Seeing as we were provided with a dataset that has a sentiment analysis, we use it to be able to drop all tweets that have a **positive** result. Seeing as we want to find depression and other mental illnesses, we are mostly searching for negative or neutral tweets. 

It could be that the sentiment analysis does have a few false positives (for example, the use of a smiling face could be used saracastically and thus making the result of the analysis be positive), but we decide to use the data as it is, since we are interessted in an overview.

In [None]:
sent_mask = (cleaned['sentiment'] == 'POSITIVE')
cleaned.drop(cleaned[sent_mask].index, inplace=True)
cleaned.reset_index(drop=True, inplace=True)

### 2.5 Spam Removal

Spam is not relevant to any of our objectives, thus, we decide to drop all the tweets having a greater value than 0.5 in the **source_spam_probability** column.
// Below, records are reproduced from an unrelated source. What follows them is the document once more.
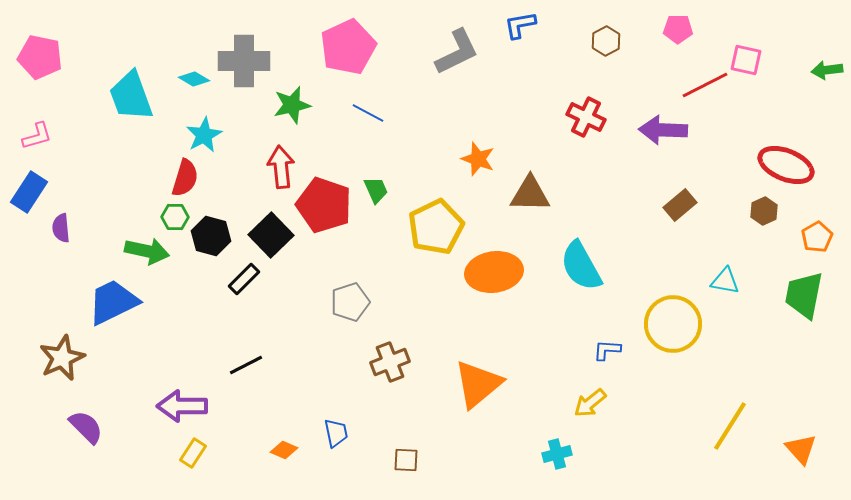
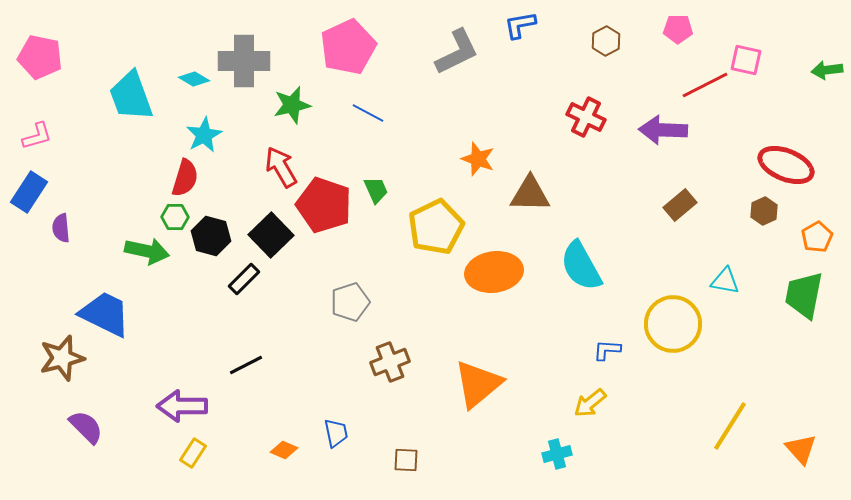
red arrow at (281, 167): rotated 24 degrees counterclockwise
blue trapezoid at (113, 302): moved 8 px left, 12 px down; rotated 52 degrees clockwise
brown star at (62, 358): rotated 9 degrees clockwise
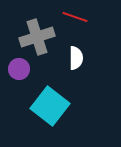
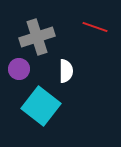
red line: moved 20 px right, 10 px down
white semicircle: moved 10 px left, 13 px down
cyan square: moved 9 px left
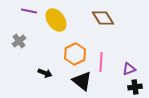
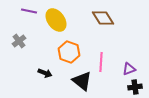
orange hexagon: moved 6 px left, 2 px up; rotated 15 degrees counterclockwise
Once again, we decide to trust the algorithm giving us this data.

We chose a 50% threshold as it follows the maximum likelihood rule: it is likely to be spam if it has more than 50% chance to be spam.

In [None]:
spam_mask = (cleaned['source_spam_probability'] >= 0.5)
cleaned.drop(cleaned[spam_mask].index, inplace=True)
cleaned.reset_index(drop=True, inplace=True)

### 2.6 Time Format Encoding

To be able to use the time in some analysis (to find seasonal patterns in depression for example), we also need the dates to be properly formatted. Thus, we decided to reformat all the dates in the column **published** to be certain to be able to use them later on.

In [None]:
cleaned['published'] = pd.to_datetime(cleaned['published'])
cleaned['published'].head(10)

### 2.7 Text Treatment

Now that we have only the tweets that interest us remaining, we need to do a little bit of cleaning in the **main** column. Indeed, to be able to process the text and find patterns or any other information that we could seek.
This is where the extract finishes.